While the previous image contains many straight lines, the next one has none:


For whatever reason, I didn’t photograph the graffiti visible on the right of the previous image.

The next graffito reminds me of Chinese writing. It doesn’t look remotely like Chinese writing, but there are stylistic quirks that lead me to believe that the artist may be Chinese:


The next image is stylistically very similar to the last image in this report—jagged outline; red and yellow as main colours—and may therefore have been painted by the same artist. See what you think:


When I first saw the next graffito, I thought that it was a pity that the paint had run in a few places. However, notice that these ‘few places’ are all at the bottom of internal gaps in the lettering, from which I conclude that the running paint is a deliberate act by the artist. In fact, running paint is a recurring motif, the most obvious example of which I will flag up when I come to it.


In fact, you will see that stylized paint drops have been included in the next design:


The next image includes the most complex backdrop, but it’s also unusual because there are no curves in the main design, with the possible exception of the head of the insect on the right:


…and now for something completely different:


This image is more like an abstract painting than an example of graffiti. I’ve included what I take to be the artist’s signature on the left.

Calling occupants of interplanetary craft:


If you’re not convinced that graffiti artists deliberately include the dribbling of paint in their work, take a closer look at this image, where, inter alia, paint is seen running across the surface of three-dimensional objects.

I didn’t realize at the time—although I should have, given the uniform blue background—that the next image is part of the same graffito. I think it spells ‘alien’:


The immediately adjacent image is a return to basic lettering, although I must say that it has been done effectively. I’ve been amusing myself by trying to work out in what order the colours were applied, but the only thing I can say with certainty is that white was last.


There is a wide gap in the fence between the previous and the next image:


I spotted the blue face with the yellow cap in half a dozen other locations, not including this one:


Both graffiti in the next photo feature running paint, but the graffito on the right is probably the most ‘fluid’ in this entire collection:


The next graffito is unusual in that the outlines are defined by wavy rather than straight or uniformly curved lines:


The red lines in the next image remind me of the trace of an electrocardiograph. I wonder if that was the artist’s intention.


…while the similar shade of red outlining the adjacent graffito, coupled with similarities in lettering style, suggests that both were painted by the same artist:


The next two graffiti also appear to have been painted by the same artist, given the use of almost identical shades of mauve and yellow in both.
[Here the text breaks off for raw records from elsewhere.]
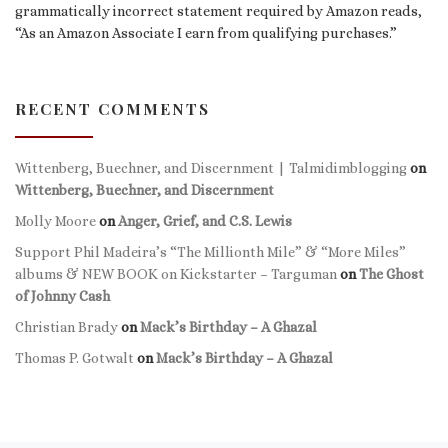
grammatically incorrect statement required by Amazon reads,
“As an Amazon Associate I earn from qualifying purchases.”
RECENT COMMENTS
Wittenberg, Buechner, and Discernment | Talmidimblogging
on
Wittenberg, Buechner, and Discernment
Molly Moore
on
Anger, Grief, and C.S. Lewis
Support Phil Madeira’s “The Millionth Mile” & “More Miles”
albums & NEW BOOK on Kickstarter – Targuman
on
The Ghost
of Johnny Cash
Christian Brady
on
Mack’s Birthday – A Ghazal
Thomas P. Gotwalt
on
Mack’s Birthday – A Ghazal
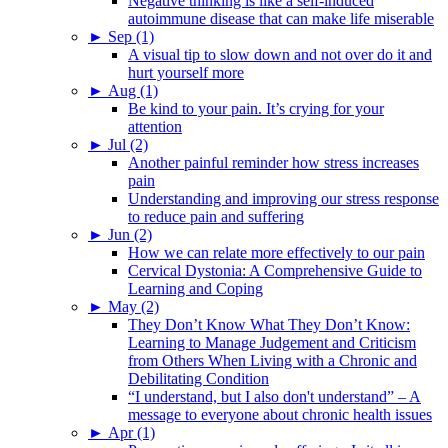
Negative thinking is like a self-induced
autoimmune disease that can make life miserable
►
Sep (1)
A visual tip to slow down and not over do it and
hurt yourself more
►
Aug (1)
Be kind to your pain. It’s crying for your
attention
►
Jul (2)
Another painful reminder how stress increases
pain
Understanding and improving our stress response
to reduce pain and suffering
►
Jun (2)
How we can relate more effectively to our pain
Cervical Dystonia: A Comprehensive Guide to
Learning and Coping
►
May (2)
They Don’t Know What They Don’t Know:
Learning to Manage Judgement and Criticism
from Others When Living with a Chronic and
Debilitating Condition
“I understand, but I also don't understand” – A
message to everyone about chronic health issues
►
Apr (1)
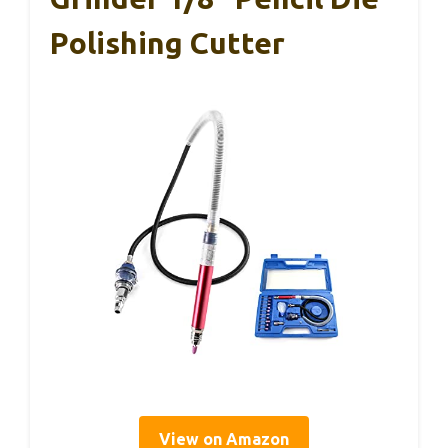
Polishing Cutter
View on Amazon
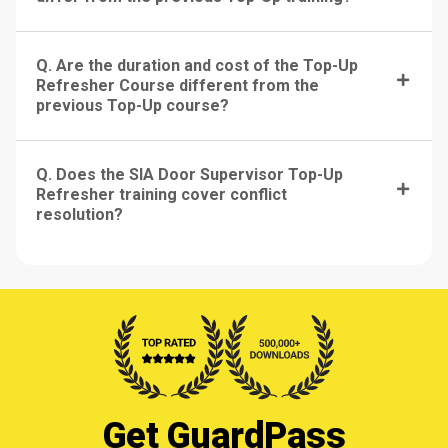
Q. Are the duration and cost of the Top-Up
Refresher Course different from the
previous Top-Up course?
Q. Does the SIA Door Supervisor Top-Up
Refresher training cover conflict
resolution?
Get GuardPass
In fact, there are also some ‘heartbeat’ motifs, so both could have been painted by the artist responsible for the previous two graffiti.


This is a closer look at the right-hand graffito in the previous photo:


The next graffito, partially visible in the previous photo, is probably my favourite:


This graffito reminds me of the pop art of Roy Lichtenstein, although that doesn’t mean that this was the artist’s intention.

There are only a couple more graffiti around the corner:



You will have noticed that I have routinely referred to the creators of these graffiti as ‘artists’. Of course, this begs an obvious question: are these images art, or merely a species of vandalism? I have no doubt that just spray-painting a name on a wall is an act of vandalism, but I’ve compiled this collection to support the notion that graffiti can be considered an art form, and like artists in more conventional fields, not every graffiti artist is equally talented. However, painting an image like any of the above on a wall without the owner’s permission is a criminal offence in the UK carrying a possible jail sentence. That seems harsh to me.

If you’re in Manchester and want to see this ‘gallery’, it’s located roughly halfway between Deansgate railway station and Manchester Cathedral. By the way, it is not my intention to claim credit for these artworks. I merely thought that they deserved a wider audience.

Tuesday, 26 June 2018

continental excursion

I must apologize for the lack of activity on my blog over the past month. For the first time, Paula travelled back to the UK with me, and the activities to keep us occupied have included a nine-day trip to Cologne, with a two-night stopover in Brussels, where we were due to change trains anyway, having travelled via Eurostar from London’s St Pancras Station, home of the former Midland Railway. During the trip, I took more than 700 photographs, and Paula took around 400, so once Paula has headed off back to Hong Kong next week, I shall be posting detailed accounts of some of the things we saw and did during our excursion.

In the meantime, here are a few photos to illustrate the various themes that I shall be focusing on. I’ll start with street art; the first photo was taken in Brussels, the second in Cologne and the third in Bonn (which we visited during a cruise on the Rhine).




These are by no means the most intriguing we found. The Bonn image appears to have some religious significance—there is a caption (‘Hl. Gertrudis von Nivelles Patronin der Bonner Altstadt’)—although I’m bound to ask: ‘Why the rats?’ Is there some connection here with the pied piper of Hamelin?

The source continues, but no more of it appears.